▶ [Task details] Extract from the entries below, exactly as given, only the lines from the line containing "від 200 ₴ / міс" to the line containing "Оновлюємо кожні 30 хв.", both lines included.
··· Data excerpts
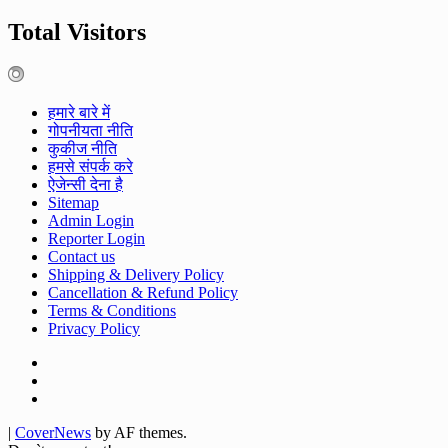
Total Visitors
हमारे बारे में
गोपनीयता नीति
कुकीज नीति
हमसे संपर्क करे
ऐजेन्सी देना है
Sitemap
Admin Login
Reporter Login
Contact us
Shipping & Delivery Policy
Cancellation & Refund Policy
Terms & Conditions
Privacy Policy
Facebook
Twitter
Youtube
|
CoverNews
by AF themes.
······
··· Data excerpts
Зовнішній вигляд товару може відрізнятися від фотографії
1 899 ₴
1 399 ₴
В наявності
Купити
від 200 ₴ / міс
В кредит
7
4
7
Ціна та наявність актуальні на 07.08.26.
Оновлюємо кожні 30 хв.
······
▶ [Result for this task]
від 200 ₴ / міс
В кредит
7
4
7
Ціна та наявність актуальні на 07.08.26.
Оновлюємо кожні 30 хв.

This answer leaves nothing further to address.